Aree interne alta montagna
Sulla soppressione del servizio di emergenza a Scanno abbiamo fatto un post in questo blog dal quale si e’ evidenziata una chiara inefficienza regionale. Sollecitata dal Sindaco, la ASL competente ha rassicurato sul ripristino in tempi che saranno oggetto di un tavolo che si riunirà domani dove sono coinvolti tutti i soggetti intermezzati, ASL, OPERATORE ACUÌ E’STATO AFFIDATO L’APPALTO E I SONDACI INTERESSATI. Su questo si e’ detto di tutto, tra i nostri lettori pubblichiamo un commento che coglie nel segno il problema, domani se autorizzato ne pubblicheremo un altro.

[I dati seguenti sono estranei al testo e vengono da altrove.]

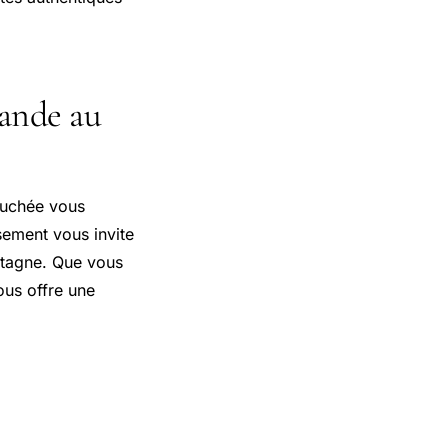
mande au
ouchée vous
sement vous invite
etagne. Que vous
ous offre une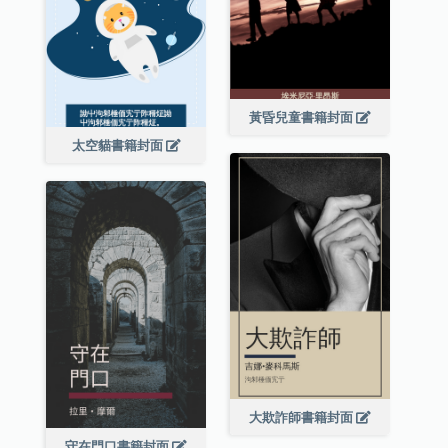
黃昏兒童書籍封面
太空貓書籍封面
大欺詐師書籍封面
守在門口書籍封面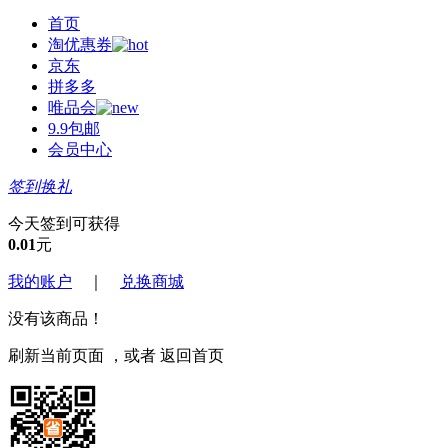
首页
淘优惠券
京东
拼多多
唯品会
9.9包邮
会员中心
签到换礼
今天签到可获得
0.01
元
我的账户
｜
兑换商城
没有该商品！
刷新当前页面
，或者
返回首页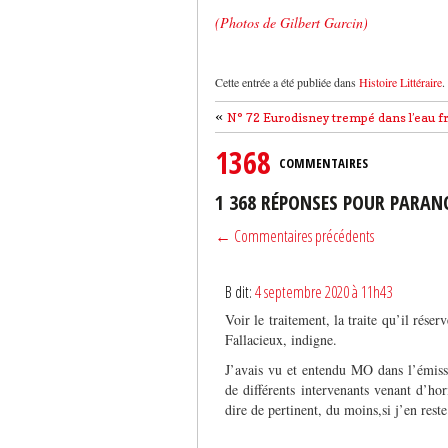
(Photos de Gilbert Garcin)
Cette entrée a été publiée dans
Histoire Littéraire
.
«
N° 72 Eurodisney trempé dans l’eau f
1368
COMMENTAIRES
1 368 RÉPONSES POUR PARAN
← Commentaires précédents
B dit:
4 septembre 2020 à 11h43
Voir le traitement, la traite qu’il rés
Fallacieux, indigne.
J’avais vu et entendu MO dans l’émissi
de différents intervenants venant d’hor
dire de pertinent, du moins,si j’en res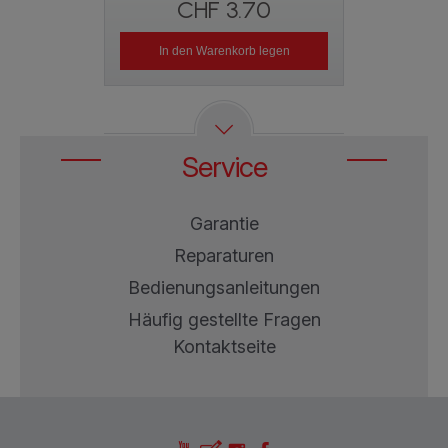
CHF 3.70
CH
In den Warenkorb legen
In den W
Service
Garantie
Reparaturen
Bedienungsanleitungen
Häufig gestellte Fragen
Kontaktseite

“ BENITO VAPOBIANCO” - Condivido pienamente le preoccupazioni espresse. Per comunità montane come quella alla quale fa riferimento l'articolo, , che contano una popolazione residente significativa e che vedono moltiplicare le presenze durante i periodi turistici e le festività, un presidio di emergenza non è un servizio accessorio: è una necessità vitale. Essere a quaranta minuti o più di strada tortuosa dall’ospedale più vicino significa che ogni minuto perso può costare una vita. Non è ammissibile che intoppi burocratici, tetti di spesa o carenze di personale ricadano sulla pelle dei cittadini delle aree interne. L’Italia è una sola: se i doveri sono uguali per tutti, lo devono essere anche i diritti, a partire da quello alla salute che è sancito dalla Costituzione ed è prioritario rispetto a qualsiasi bilancio. Un servizio di emergenza-urgenza attivo H24 nei paesi di montagna non è un privilegio da contrattare, ma una garanzia minima dovuta.”